(INPUT FOR THIS TASK)

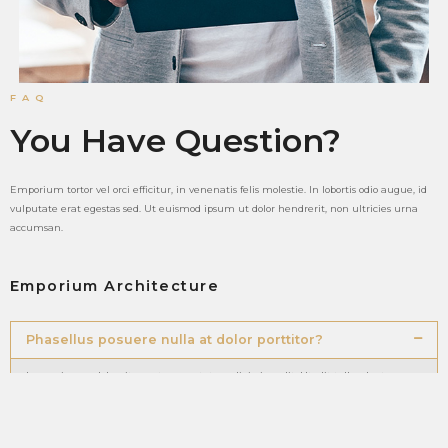
FAQ
You Have Question?
Emporium tortor vel orci efficitur, in venenatis felis molestie. In lobortis odio augue, id
vulputate erat egestas sed. Ut euismod ipsum ut dolor hendrerit, non ultricies urna
accumsan.
Emporium Architecture
Phasellus posuere nulla at dolor porttitor?
Lorem ipsum dolor sit amet, consectetur adipiscing elit. Ut elit tellus, luctus nec
ullamcorper mattis, pulvinar dapibus leo.
Pellentesque at imperdiet sapien?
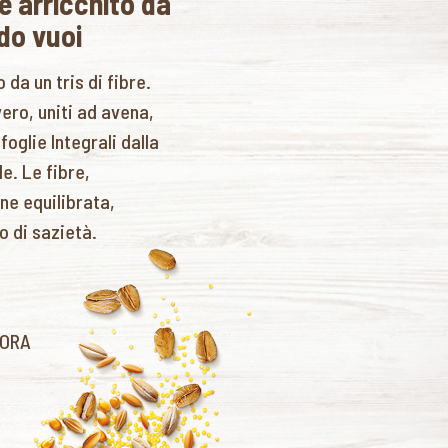
le arricchito da
ndo vuoi
o da un tris di fibre.
ero, uniti ad avena,
foglie Integrali dalla
e. Le fibre,
ne equilibrata,
o di sazietà.
 ORA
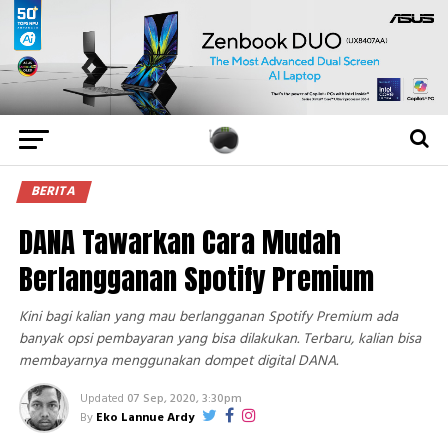
BERITA
DANA Tawarkan Cara Mudah
Berlangganan Spotify Premium
Kini bagi kalian yang mau berlangganan Spotify Premium ada
banyak opsi pembayaran yang bisa dilakukan. Terbaru, kalian bisa
membayarnya menggunakan dompet digital DANA.
Updated
07 Sep, 2020, 3:30pm
By
Eko Lannue Ardy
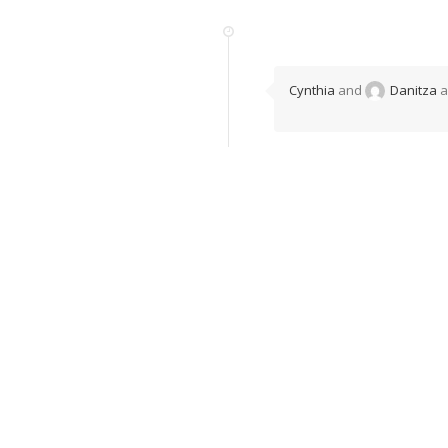
Cynthia
and
Danitza
a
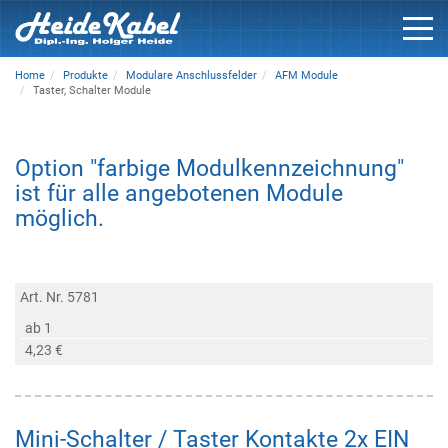
Home
Produkte
Modulare Anschlussfelder
AFM Module
Taster, Schalter Module
Option "farbige Modulkennzeichnung"
ist für alle angebotenen Module
möglich.
Art. Nr. 5781
ab 1
4,23 €
Mini-Schalter / Taster Kontakte 2x EIN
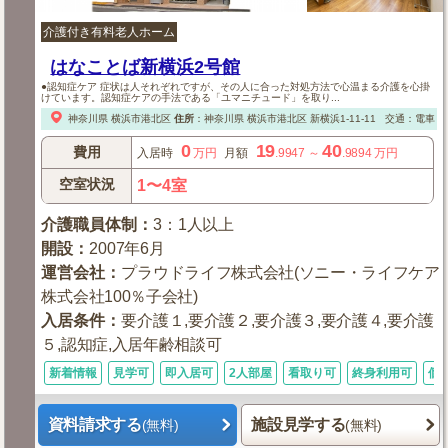
介護付き有料老人ホーム
はなことば新横浜2号館
●認知症ケア 症状は人それぞれですが、その人に合った対処方法で心温まる介護を心掛
けています。認知症ケアの手法である「ユマニチュード」を取り...
神奈川県
横浜市港北区
住所
：
神奈川県
横浜市港北区
新横浜1-11-11
交通：電車
●
0
19
40
費用
入居時
万円
月額
.9947
～
.9894
万円
空室状況
1〜4室
介護職員体制
：
3：1人以上
開設
：
2007年6月
運営会社
：
プラウドライフ株式会社(ソニー・ライフケア
株式会社100％子会社)
入居条件
：
要介護１,要介護２,要介護３,要介護４,要介護
５,認知症,入居年齢相談可
新着情報
見学可
即入居可
2人部屋
看取り可
終身利用可
個
資料請求する
施設見学する
(無料)
(無料)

(End INPUT FOR THIS TASK)

_WHAT IS BEING ASKED_: What is the exact wording of the lines from the one bearing "Kini bagi kalian" through the final line of the records above? Write it out without the pictures.

_RESPONSE AREA_:
Kini bagi kalian yang mau berlangganan Spotify Premium ada
banyak opsi pembayaran yang bisa dilakukan. Terbaru, kalian bisa
membayarnya menggunakan dompet digital DANA.
Updated
07 Sep, 2020, 3:30pm
By
Eko Lannue Ardy
Cynthia
and
Danitza
a
Home
Produkte
Modulare Anschlussfelder
AFM Module
Taster, Schalter Module
Option "farbige Modulkennzeichnung"
ist für alle angebotenen Module
möglich.
Art. Nr. 5781
ab 1
4,23 €
Mini-Schalter / Taster Kontakte 2x EIN
介護付き有料老人ホーム
はなことば新横浜2号館
●認知症ケア 症状は人それぞれですが、その人に合った対処方法で心温まる介護を心掛
けています。認知症ケアの手法である「ユマニチュード」を取り...
神奈川県
横浜市港北区
住所
：
神奈川県
横浜市港北区
新横浜1-11-11
交通：電車
●
0
19
40
費用
入居時
万円
月額
.9947
～
.9894
万円
空室状況
1〜4室
介護職員体制
：
3：1人以上
開設
：
2007年6月
運営会社
：
プラウドライフ株式会社(ソニー・ライフケア
株式会社100％子会社)
入居条件
：
要介護１,要介護２,要介護３,要介護４,要介護
５,認知症,入居年齢相談可
新着情報
見学可
即入居可
2人部屋
看取り可
終身利用可
個
資料請求する
施設見学する
(無料)
(無料)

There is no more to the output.